Nutuk kelimesinin eş ve yakın anlamı, anlamdaşı Konuşma, Söylev, Söz

Solist kelimesinin eş ve yakın anlamı, anlamdaşı Solo Okuyan, Solocu

Partisip kelimesinin eş ve yakın anlamı, anlamdaşı Ortaç

Yetenek kelimesinin eş ve yakın anlamı, anlamdaşı Kabiliyet, Beceri, İstidat, Kapasite, Kudret

Naip kelimesinin eş ve yakın anlamı, anlamdaşı Vekil

Takıştırmak kelimesinin eş ve yakın anlamı, anlamdaşı Takmak, Kurmak, Montaj Yapmak

Meşum kelimesinin eş ve yakın anlamı, anlamdaşı Uğursuz

Kıskıvrak kelimesinin eş ve yakın anlamı, anlamdaşı Berk, Muhkem

Muzır kelimesinin eş ve yakın anlamı, anlamdaşı Zararlı, Yaramaz

Bronz kelimesinin eş ve yakın anlamı, anlamdaşı Tunç

Sıkıntı kelimesinin eş ve yakın anlamı, anlamdaşı Kasvet, Meşakkat, Ruhsal Yorgunluk, Sendrom, Cefa, Çile, Düşünce, Ezgi, Eziyet, Fırtına, Gaile, Hâl, Hüzün, Kahır, Kambur, Karanlık, Keder, Kor, Külfet, Mesele, Mihnet, Problem, Rahat, Sancı, Sorun, Usanç, Zaruret, Zehir, Zor, Tedirginlik, Eza

Köstebek kelimesinin eş ve yakın anlamı, anlamdaşı Sokur, Yer Sıçanı; Sıraca

Eş / Yakın Anlamlı Kelimeler-Sözcükler Sözlüğü

Arama Bölümü Sayfanın En Üst Kısmındadır.

EŞ VE YAKIN ANLAMLI / ANLAMDAŞ KELİMELER

Yazılışları ve okunuşları farklı anlamları aynı olan sözcüklere eş anlamlı (anlamdaş) kelimeler-sözcükler denir.

* Bunlar cümlede birbiriyle yer değiştirdiklerinde cümlenin anlamında değişiklik ve bozulma olmaz. Yukarıda örnekler verilmiştir.

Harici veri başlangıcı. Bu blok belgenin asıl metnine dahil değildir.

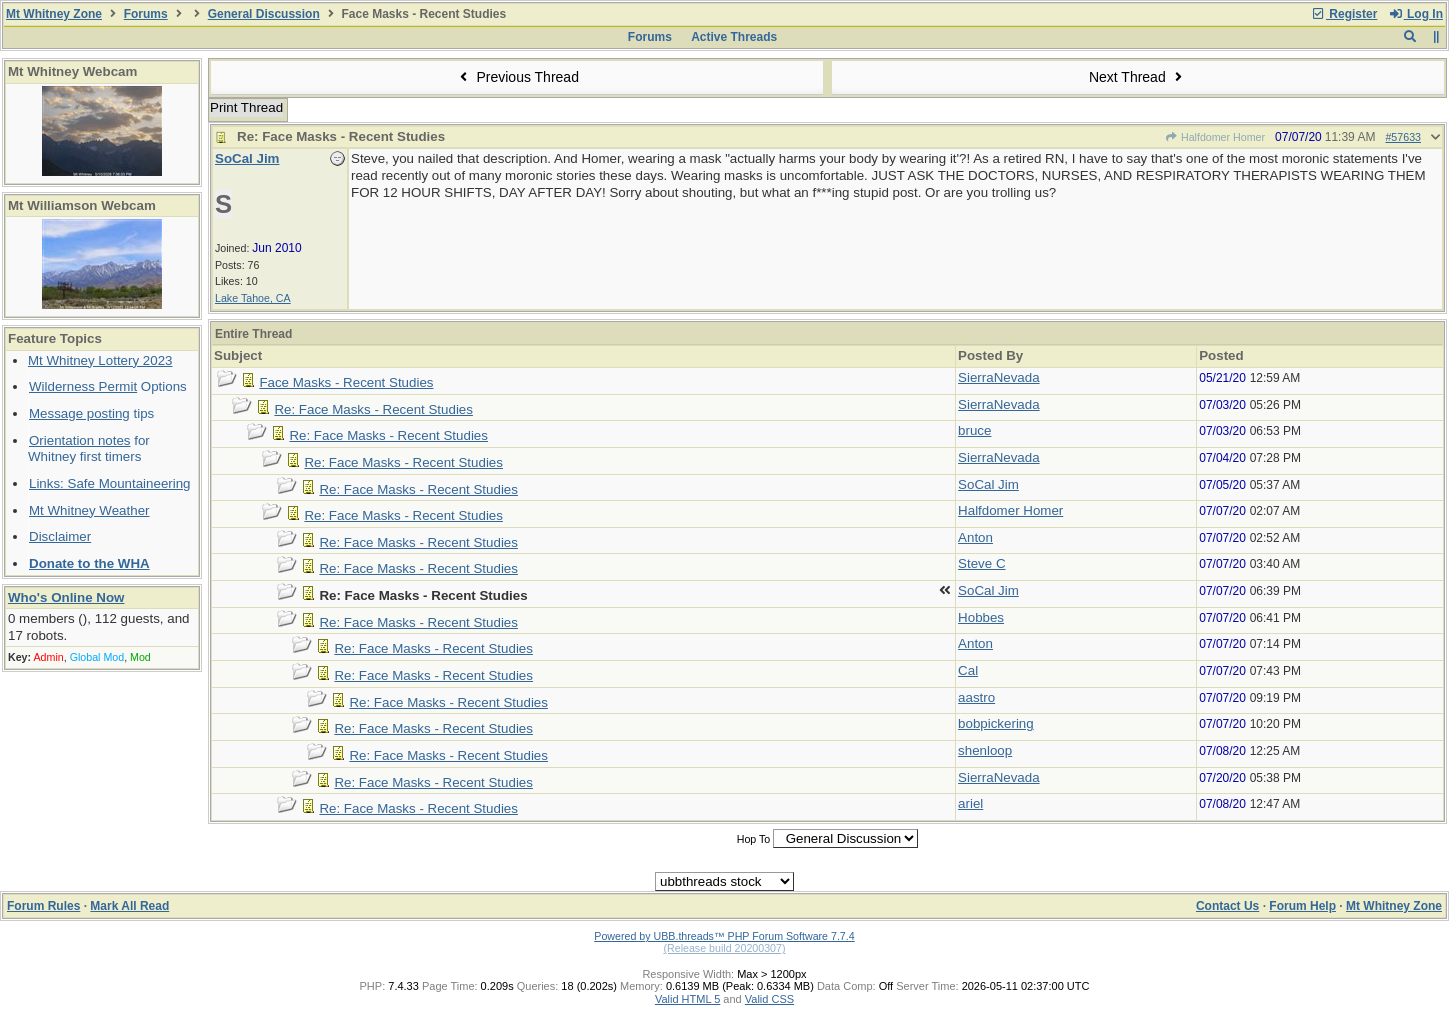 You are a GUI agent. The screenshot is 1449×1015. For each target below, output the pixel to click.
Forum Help (1302, 906)
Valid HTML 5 (687, 999)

* Sözcüklerin eş anlamlı olup olmadıkları, cümle içindeki kullanımlarından belli olur. Yani bir sözcüğün farklı cümlelerde değişik eş anlamları karşımıza çıkabilir.
Örnek :
- Kömür karası gözleri ışıl ışıl parlıyordu. (Kara-Siyah)
- Dost, kara günde belli olur. (Kara-Kötü)

* Eş anlamlılıkla ilgili sorular, bazen "altı çizili sözcüğün cümleye kattığı anlam", "hangisinde...anlamı vardır?" gibi de sorulabilir.


Anlamdaş (eş anlamlı) olmadıkları halde zaman zaman birbirinin yerine kullanılan sözcüklere yakın anlamlı sözcükler denir. Bakmak, görmek, izlemek, seyretmek gibi.